[Available data]

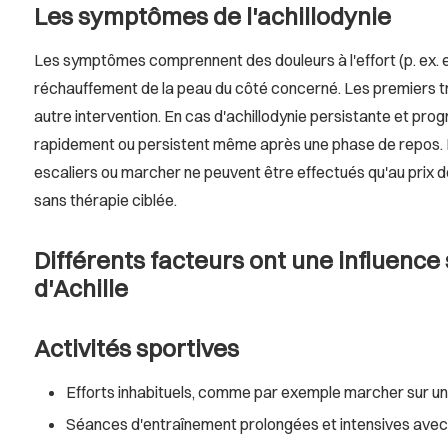
Les symptômes de l'achillodynie
Les symptômes comprennent des douleurs à l'effort (p. ex. en 
réchauffement de la peau du côté concerné. Les premiers tro
autre intervention. En cas d'achillodynie persistante et prog
rapidement ou persistent même après une phase de repos. Les
escaliers ou marcher ne peuvent être effectués qu'au prix d
sans thérapie ciblée.
Différents facteurs ont une influenc
d'Achille
Activités sportives
Efforts inhabituels, comme par exemple marcher sur un s
Séances d'entraînement prolongées et intensives avec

[/Available data]

Problem statement:
Scan the records for the string "marcher". Copy each line in which it appears.

Output:
escaliers ou marcher ne peuvent être effectués qu'au prix d
Efforts inhabituels, comme par exemple marcher sur un s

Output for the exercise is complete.